Am Ende des Theaterstückes auf dem Vorplatz der Pegnitzer Bartholomäuskirche gibt es zwei Paare: die beiden weniger temperamentvollen Neu-Ehepartner und das alte Paar, das sich im Chaos wiedergefunden hat. ⋌Foto: Sonny Adam

Das Stück „Die Hochzeitsreise“ bildete den Schlusspunkt der Sommertournee des Fränkischen Theatersommers. Die Pegnitzer erlebten vor der Kirche eine turbulente, actionreiche und äußerst amüsante Komödie mit gelungenen Gesangseinlagen.

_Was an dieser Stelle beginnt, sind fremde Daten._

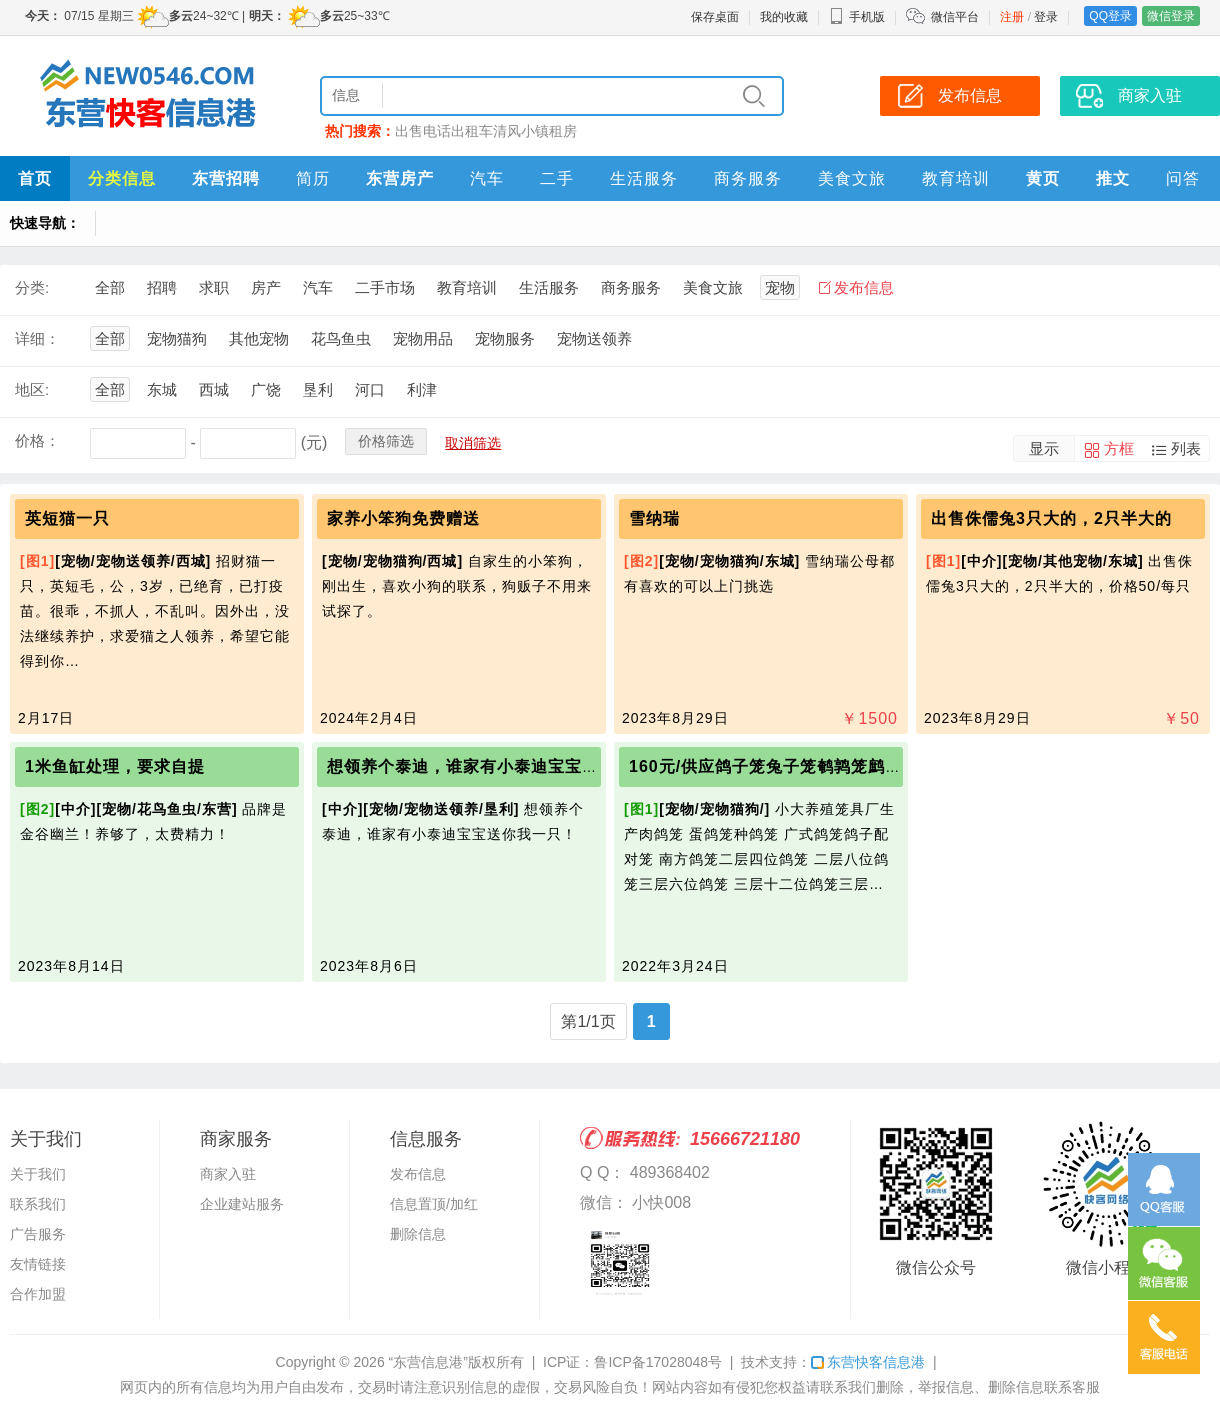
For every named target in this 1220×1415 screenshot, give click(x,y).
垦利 (318, 389)
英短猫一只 (67, 518)
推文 (1113, 178)
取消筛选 (473, 443)
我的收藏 (784, 17)
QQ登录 (1110, 16)
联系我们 (38, 1204)
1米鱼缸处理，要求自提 (115, 766)
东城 (162, 389)
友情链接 (38, 1264)
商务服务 (748, 178)
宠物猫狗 (177, 338)
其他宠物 (259, 338)
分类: (32, 287)
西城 (214, 389)
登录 (1046, 17)
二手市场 (385, 287)
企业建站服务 (242, 1204)
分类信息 (122, 178)
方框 (1119, 448)
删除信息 (418, 1234)
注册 (1012, 17)
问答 (1183, 178)
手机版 (857, 17)
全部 (110, 287)
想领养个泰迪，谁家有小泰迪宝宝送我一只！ (497, 766)
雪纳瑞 (654, 518)
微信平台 (955, 17)
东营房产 (400, 178)
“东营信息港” (428, 1362)
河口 (370, 389)
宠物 (780, 287)
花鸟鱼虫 (341, 338)
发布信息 (970, 95)
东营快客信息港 (868, 1362)
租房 (563, 131)
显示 (1044, 448)
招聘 (162, 287)
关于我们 (38, 1174)
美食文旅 (852, 178)
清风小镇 (521, 131)
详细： (37, 338)
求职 (214, 287)
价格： (37, 440)
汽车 (487, 178)
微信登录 (1171, 16)
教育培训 (956, 178)
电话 (437, 131)
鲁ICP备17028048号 (658, 1362)
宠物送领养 (594, 338)
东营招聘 (226, 178)
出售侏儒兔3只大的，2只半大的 (1051, 518)
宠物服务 (505, 338)
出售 (409, 131)
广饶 (266, 389)
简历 (313, 178)
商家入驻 (1150, 95)
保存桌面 (715, 17)
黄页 (1043, 178)
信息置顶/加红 (434, 1204)
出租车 (472, 131)
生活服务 (644, 178)
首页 (35, 178)
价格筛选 (386, 441)
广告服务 (38, 1234)
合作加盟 (38, 1294)
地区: (32, 389)
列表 (1186, 448)
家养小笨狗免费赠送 (403, 518)
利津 (422, 389)
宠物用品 (423, 338)
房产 (266, 287)
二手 (557, 178)
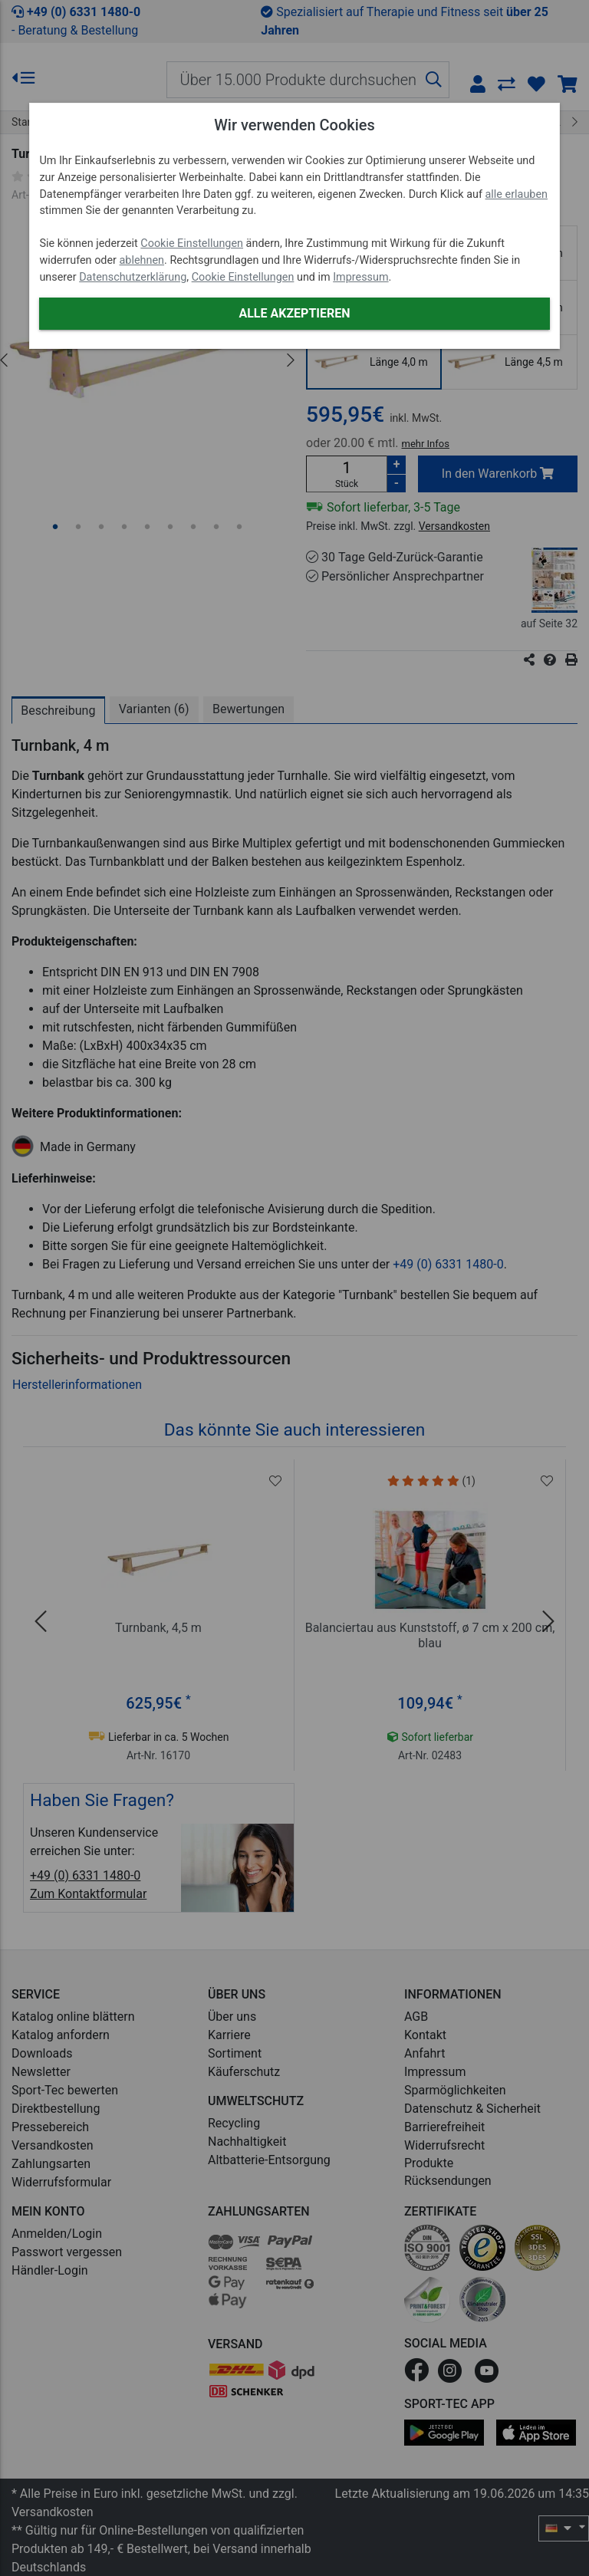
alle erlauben (516, 194)
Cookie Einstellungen (191, 243)
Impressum (360, 277)
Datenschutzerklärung (132, 277)
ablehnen (142, 260)
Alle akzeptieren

Wie die Komödie „Die Hochzeitsreise“ ausgehen würde, war von der ersten Minute an klar. Denn Kernpunkt des Stückes „Private Lives“, verfasst vom bekannten britischen Schriftsteller, Komponisten und Schauspieler Noel Pierce Coward, war, dass Eliot (David Caravaggio) und Amanda (Stefanie Rüdell) - beide glücklich voneinander geschieden - ausgerechnet im selben Hotel, zur gleichen Zeit mit ihren neuen Partnern Flitterwochen machen wollten.

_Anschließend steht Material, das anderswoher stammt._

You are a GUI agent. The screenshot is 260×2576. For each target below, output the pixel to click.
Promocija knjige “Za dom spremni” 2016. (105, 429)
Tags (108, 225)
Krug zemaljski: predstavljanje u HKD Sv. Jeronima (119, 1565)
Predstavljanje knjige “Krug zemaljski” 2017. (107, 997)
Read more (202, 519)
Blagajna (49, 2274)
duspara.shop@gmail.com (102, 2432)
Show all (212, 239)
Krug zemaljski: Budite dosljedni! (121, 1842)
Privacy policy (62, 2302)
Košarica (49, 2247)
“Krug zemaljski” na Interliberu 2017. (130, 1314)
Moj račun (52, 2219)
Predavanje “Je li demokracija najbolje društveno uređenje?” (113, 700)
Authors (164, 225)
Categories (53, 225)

Gute schauspielerische Leistung

Es kam, wie es kommen musste: Die Ex-Partner verliebten sich neu, brannten durch und ließen die neuen Partner nichtsahnend zurück. Trotz der übersichtlichen Handlung gelang es dem Schauspielquartett die rund 100 Zuschauer, die auf den Pegnitzer Kirchplatz gekommen waren, bestens zu amüsieren. Die schauspielerische Leistung, die das Theater-Quartett präsentierte, ließ keine Wünsche offen.Eliot wurde von David Caravaggio dargestellt. Eliot bestach mit unwiderstehlichem italienischen Charme und überschäumendem Temperament.

Hauptsache, nicht langweilig

Dass er dabei immer wieder über die Stränge schlug, zu viel trank, gewalttätig wurde, war nicht nur seine Schuld. Immer wieder amüsierte Eliot die Zuschauer mit seiner allzu direkten Art. „Wenn ich dich nicht wiedergetroffen hätte? Dann wäre ich mit Sibylle glücklich geworden“, sagte er. Amanda (Stefanie Rüdell) - seine Ex- war ebenfalls ein Chaos-Weib: furios, sexy, manchmal böse, laut, provozierend. Sie scheute sich nicht, Streitereien bis auf die Spitze zu treiben. Sie war eine Frau, die kratzen und beißen konnte - Hauptsache, nicht langweilig, war ihre Devise. Eigentlich war Amanda das perfekte Pendant für Eliot.

Turbulenzen und chaotische Verwicklungen

Doch wenn zwei Heißblüter aufeinander treffen, dann sind Turbulenzen und chaotischen Verwicklungen vorprogrammiert frei nach dem Motto „Was sich liebt, das zofft sich.“Als neuen Ehepartner hat sich Amanda den langweiligen Victor (Paul Kühn) gesucht. Einen Mann mit Manieren, der die schönen Künste liebte. Allerdings hätte er ihr niemals das Wasser reichen können.Und Eliot hatte als neue Partnerin die erst 18 Jahre alte Sibylle (Julia Alsheimer) gewählt: schön, ständig mit ihrer Schönheit beschäftigt, vielleicht ein bisschen naiv. Ständig erinnerte sie Eliot an seine Ex - und fiel ihm damit gehörig auf die Nerven.Ursprünglich war die Theaterkomödie in der High Society angesiedelt.

Komödie auf der Höhe der Zeit

Schon 1929 schrieb Autor Noël Coward die Komödie „Private Lives“. Kai Anne Schuhmacher, die beim Fränkischen Theatersommer für die Inszenierung verantwortlich zeigte, allerdings hievte sie in die Neuzeit. Das Ergebnis: eine freche, actionreiche, turbulente Komödie auf der Höhe der Zeit. Das Geschehen spielte zwischen Koffern und einem Campingplatz. Für Abwechslung sorgten äußerst gelungene Gesangseinlagen auf der Bühne. Sogar Umbauszenen wurden ins Werk eingebaut. Auch bei diesen „Verfremdungselementen“ war es wieder David Carvaggio, der mit seinem italienischen Charme punkten konnte.Am Ende des Stückes platzte auch bei der zart besaiteten Sibylle (Julia Alsheimer) der Knoten. Sie kam mit Victor (Paul Kühn) zusammen - und zoffte sich schon fast genau so mit ihm wie die beiden Ex-Partner.